Reproduce only the lines that run from the line containing "Task: Click on the Mentions légales" to the end of the entries below, exactly as they stand.
*** Opening Data for review ***
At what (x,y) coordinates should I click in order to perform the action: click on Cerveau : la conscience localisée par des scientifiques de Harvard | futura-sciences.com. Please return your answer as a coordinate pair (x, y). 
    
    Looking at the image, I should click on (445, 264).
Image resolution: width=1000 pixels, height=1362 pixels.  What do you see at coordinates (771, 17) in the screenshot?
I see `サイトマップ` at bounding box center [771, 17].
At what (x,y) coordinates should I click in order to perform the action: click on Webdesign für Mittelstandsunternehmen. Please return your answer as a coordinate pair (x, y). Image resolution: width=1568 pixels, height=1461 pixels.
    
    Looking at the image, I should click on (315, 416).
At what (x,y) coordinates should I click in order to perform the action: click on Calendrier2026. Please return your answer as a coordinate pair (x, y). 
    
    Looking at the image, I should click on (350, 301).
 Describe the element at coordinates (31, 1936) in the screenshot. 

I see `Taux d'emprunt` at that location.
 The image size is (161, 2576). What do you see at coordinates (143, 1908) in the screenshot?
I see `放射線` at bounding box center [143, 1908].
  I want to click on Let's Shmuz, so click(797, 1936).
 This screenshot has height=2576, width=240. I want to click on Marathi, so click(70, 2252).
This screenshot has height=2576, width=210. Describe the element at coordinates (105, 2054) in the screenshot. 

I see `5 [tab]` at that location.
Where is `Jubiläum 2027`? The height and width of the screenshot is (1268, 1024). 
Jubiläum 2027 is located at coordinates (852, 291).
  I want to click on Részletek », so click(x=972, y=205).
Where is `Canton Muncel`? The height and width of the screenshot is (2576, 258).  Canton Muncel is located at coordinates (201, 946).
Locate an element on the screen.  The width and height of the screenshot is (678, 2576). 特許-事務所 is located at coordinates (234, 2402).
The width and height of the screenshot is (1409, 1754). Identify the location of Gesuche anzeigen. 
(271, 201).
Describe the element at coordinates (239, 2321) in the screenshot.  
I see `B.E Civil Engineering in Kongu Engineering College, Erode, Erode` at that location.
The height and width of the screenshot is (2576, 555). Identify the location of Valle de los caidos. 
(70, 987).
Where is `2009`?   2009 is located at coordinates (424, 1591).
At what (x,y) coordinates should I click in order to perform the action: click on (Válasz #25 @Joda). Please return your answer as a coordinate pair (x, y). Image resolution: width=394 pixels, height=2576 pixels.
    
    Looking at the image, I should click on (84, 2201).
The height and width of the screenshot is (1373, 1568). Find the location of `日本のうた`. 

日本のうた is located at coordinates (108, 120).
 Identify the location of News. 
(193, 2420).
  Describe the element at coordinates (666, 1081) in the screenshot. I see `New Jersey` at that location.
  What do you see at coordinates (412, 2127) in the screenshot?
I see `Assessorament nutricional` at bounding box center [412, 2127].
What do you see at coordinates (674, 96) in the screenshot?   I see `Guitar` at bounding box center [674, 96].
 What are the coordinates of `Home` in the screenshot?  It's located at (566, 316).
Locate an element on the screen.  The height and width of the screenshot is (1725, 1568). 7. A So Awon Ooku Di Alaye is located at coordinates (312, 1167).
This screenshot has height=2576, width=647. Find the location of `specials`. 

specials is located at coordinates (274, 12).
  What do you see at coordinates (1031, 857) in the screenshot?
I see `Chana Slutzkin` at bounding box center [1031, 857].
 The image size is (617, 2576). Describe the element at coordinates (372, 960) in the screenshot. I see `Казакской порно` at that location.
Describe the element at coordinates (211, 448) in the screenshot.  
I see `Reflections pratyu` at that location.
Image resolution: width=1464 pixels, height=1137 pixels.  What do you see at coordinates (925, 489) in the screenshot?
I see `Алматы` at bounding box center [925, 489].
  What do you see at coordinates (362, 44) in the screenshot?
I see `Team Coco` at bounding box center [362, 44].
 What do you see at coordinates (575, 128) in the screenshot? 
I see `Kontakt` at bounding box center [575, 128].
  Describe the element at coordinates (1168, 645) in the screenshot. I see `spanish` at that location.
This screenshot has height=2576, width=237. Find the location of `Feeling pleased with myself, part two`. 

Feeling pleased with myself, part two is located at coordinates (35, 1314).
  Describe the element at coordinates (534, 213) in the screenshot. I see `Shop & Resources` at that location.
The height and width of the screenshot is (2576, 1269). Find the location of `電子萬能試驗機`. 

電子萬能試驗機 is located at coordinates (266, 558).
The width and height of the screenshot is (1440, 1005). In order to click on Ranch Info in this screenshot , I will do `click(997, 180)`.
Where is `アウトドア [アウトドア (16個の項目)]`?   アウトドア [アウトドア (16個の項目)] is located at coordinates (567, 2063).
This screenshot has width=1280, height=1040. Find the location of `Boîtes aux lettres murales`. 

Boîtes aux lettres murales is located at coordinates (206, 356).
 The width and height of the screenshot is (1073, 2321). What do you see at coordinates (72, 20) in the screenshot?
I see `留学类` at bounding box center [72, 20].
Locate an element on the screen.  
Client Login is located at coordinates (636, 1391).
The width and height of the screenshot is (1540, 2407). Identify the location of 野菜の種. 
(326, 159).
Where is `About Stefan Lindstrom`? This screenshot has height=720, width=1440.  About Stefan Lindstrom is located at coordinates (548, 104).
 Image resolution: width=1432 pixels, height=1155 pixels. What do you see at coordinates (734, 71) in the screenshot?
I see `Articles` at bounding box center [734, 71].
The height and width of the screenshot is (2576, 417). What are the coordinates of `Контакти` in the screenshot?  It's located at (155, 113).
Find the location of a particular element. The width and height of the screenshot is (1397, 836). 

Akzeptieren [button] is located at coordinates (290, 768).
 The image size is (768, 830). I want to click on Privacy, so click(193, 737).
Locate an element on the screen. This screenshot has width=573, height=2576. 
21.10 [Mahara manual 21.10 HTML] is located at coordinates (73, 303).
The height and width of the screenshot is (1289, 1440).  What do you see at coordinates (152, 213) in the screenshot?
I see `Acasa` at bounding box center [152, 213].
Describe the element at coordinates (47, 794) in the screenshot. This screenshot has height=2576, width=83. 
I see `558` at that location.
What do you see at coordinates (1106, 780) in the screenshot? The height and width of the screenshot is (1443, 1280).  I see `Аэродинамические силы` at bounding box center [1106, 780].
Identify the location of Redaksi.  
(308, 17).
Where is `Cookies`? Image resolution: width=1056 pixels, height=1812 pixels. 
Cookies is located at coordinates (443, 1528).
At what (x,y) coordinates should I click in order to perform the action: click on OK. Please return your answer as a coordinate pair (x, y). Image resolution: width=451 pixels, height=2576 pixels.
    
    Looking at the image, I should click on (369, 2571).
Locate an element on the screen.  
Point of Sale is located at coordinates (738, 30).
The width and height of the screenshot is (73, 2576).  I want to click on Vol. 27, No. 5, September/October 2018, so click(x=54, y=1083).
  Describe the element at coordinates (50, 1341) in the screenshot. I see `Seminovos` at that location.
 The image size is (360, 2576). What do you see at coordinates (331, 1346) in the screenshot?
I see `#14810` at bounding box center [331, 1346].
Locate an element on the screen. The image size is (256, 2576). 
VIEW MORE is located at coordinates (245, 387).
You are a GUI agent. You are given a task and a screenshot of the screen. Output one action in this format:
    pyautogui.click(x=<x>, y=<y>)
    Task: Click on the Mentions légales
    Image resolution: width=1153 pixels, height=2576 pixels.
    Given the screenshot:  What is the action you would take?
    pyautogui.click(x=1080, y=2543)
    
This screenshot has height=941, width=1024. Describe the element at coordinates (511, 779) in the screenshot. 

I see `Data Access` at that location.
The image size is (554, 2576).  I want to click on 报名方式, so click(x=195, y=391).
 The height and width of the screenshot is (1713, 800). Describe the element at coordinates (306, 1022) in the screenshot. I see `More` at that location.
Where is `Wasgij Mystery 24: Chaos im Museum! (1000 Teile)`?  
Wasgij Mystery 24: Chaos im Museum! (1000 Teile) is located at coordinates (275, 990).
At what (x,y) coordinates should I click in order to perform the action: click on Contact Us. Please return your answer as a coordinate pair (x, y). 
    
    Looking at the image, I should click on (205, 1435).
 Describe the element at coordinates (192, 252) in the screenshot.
*** Closing Data for review ***
**Your solution:**
    Task: Click on the Mentions légales
    Image resolution: width=1153 pixels, height=2576 pixels.
    Given the screenshot:  What is the action you would take?
    pyautogui.click(x=1080, y=2543)
    
This screenshot has height=941, width=1024. Describe the element at coordinates (511, 779) in the screenshot. 

I see `Data Access` at that location.
The image size is (554, 2576).  I want to click on 报名方式, so click(x=195, y=391).
 The height and width of the screenshot is (1713, 800). Describe the element at coordinates (306, 1022) in the screenshot. I see `More` at that location.
Where is `Wasgij Mystery 24: Chaos im Museum! (1000 Teile)`?  
Wasgij Mystery 24: Chaos im Museum! (1000 Teile) is located at coordinates (275, 990).
At what (x,y) coordinates should I click in order to perform the action: click on Contact Us. Please return your answer as a coordinate pair (x, y). 
    
    Looking at the image, I should click on (205, 1435).
 Describe the element at coordinates (192, 252) in the screenshot.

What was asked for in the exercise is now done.